• What you should do: An exact transcription of every record is needed, leaving out the pictures.

· · · ·

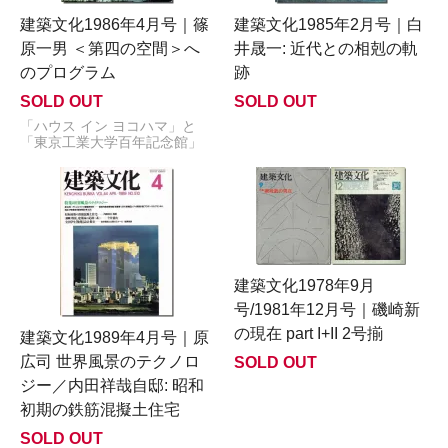
建築文化1986年4月号｜篠
建築文化1985年2月号｜白
原一男 ＜第四の空間＞へ
井晟一: 近代との相剋の軌
のプログラム
跡
SOLD OUT
SOLD OUT
「ハウス イン ヨコハマ」と
「東京工業大学百年記念館」
建築文化1978年9月
号/1981年12月号｜磯崎新
の現在 part I+II 2号揃
建築文化1989年4月号｜原
広司 世界風景のテクノロ
SOLD OUT
ジー／内田祥哉自邸: 昭和
初期の鉄筋混擬土住宅
SOLD OUT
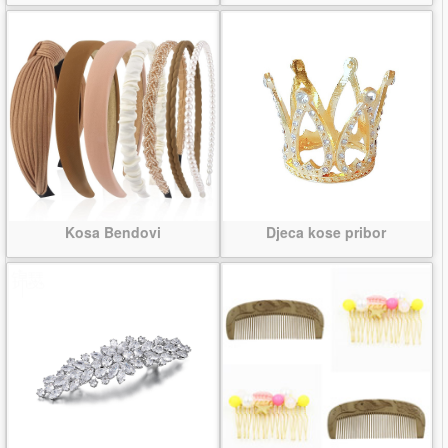
Kosa Bendovi
Djeca kose pribor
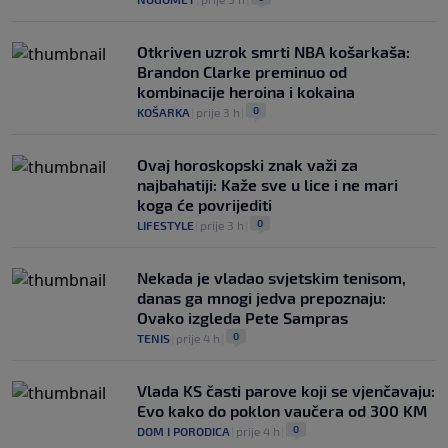
Otkriven uzrok smrti NBA košarkaša:
Brandon Clarke preminuo od
kombinacije heroina i kokaina
0
KOŠARKA
|
prije 3 h
|
Ovaj horoskopski znak važi za
najbahatiji: Kaže sve u lice i ne mari
koga će povrijediti
0
LIFESTYLE
|
prije 3 h
|
Nekada je vladao svjetskim tenisom,
danas ga mnogi jedva prepoznaju:
Ovako izgleda Pete Sampras
0
TENIS
|
prije 4 h
|
Vlada KS časti parove koji se vjenčavaju:
Evo kako do poklon vaučera od 300 KM
0
DOM I PORODICA
|
prije 4 h
|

· · · ·

• Exercise answer:
建築文化1986年4月号｜篠
建築文化1985年2月号｜白
原一男 ＜第四の空間＞へ
井晟一: 近代との相剋の軌
のプログラム
跡
SOLD OUT
SOLD OUT
「ハウス イン ヨコハマ」と
「東京工業大学百年記念館」
建築文化1978年9月
号/1981年12月号｜磯崎新
の現在 part I+II 2号揃
建築文化1989年4月号｜原
広司 世界風景のテクノロ
SOLD OUT
ジー／内田祥哉自邸: 昭和
初期の鉄筋混擬土住宅
SOLD OUT
Kosa Bendovi
Djeca kose pribor
Otkriven uzrok smrti NBA košarkaša:
Brandon Clarke preminuo od
kombinacije heroina i kokaina
0
KOŠARKA
|
prije 3 h
|
Ovaj horoskopski znak važi za
najbahatiji: Kaže sve u lice i ne mari
koga će povrijediti
0
LIFESTYLE
|
prije 3 h
|
Nekada je vladao svjetskim tenisom,
danas ga mnogi jedva prepoznaju:
Ovako izgleda Pete Sampras
0
TENIS
|
prije 4 h
|
Vlada KS časti parove koji se vjenčavaju:
Evo kako do poklon vaučera od 300 KM
0
DOM I PORODICA
|
prije 4 h
|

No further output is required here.